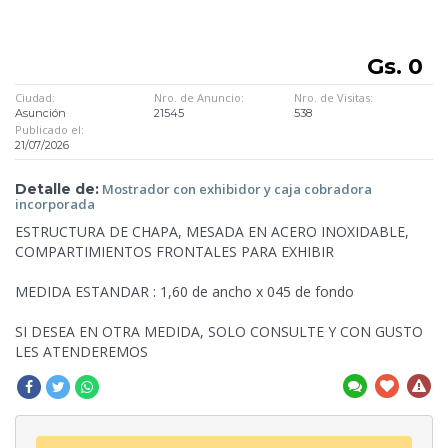
Gs. 0
Ciudad:
Nro. de Anuncio:
Nro. de Visitas:
Asunción
21545
538
Publicado el:
21/07/2026
Detalle de:
Mostrador con exhibidor
y caja cobradora
incorporada
ESTRUCTURA DE CHAPA, MESADA EN ACERO INOXIDABLE,
COMPARTIMIENTOS FRONTALES
PARA EXHIBIR
MEDIDA ESTANDAR : 1,60 de ancho x 045 de fondo
SI DESEA EN OTRA MEDIDA, SOLO CONSULTE Y CON GUSTO
LES ATENDEREMOS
══════════
**EXERCISE PROMPT:** Copy each line of the records containing the string "MEDIDA".

**SOLUTION TO THE EXERCISE:**
MEDIDA ESTANDAR : 1,60 de ancho x 045 de fondo
SI DESEA EN OTRA MEDIDA, SOLO CONSULTE Y CON GUSTO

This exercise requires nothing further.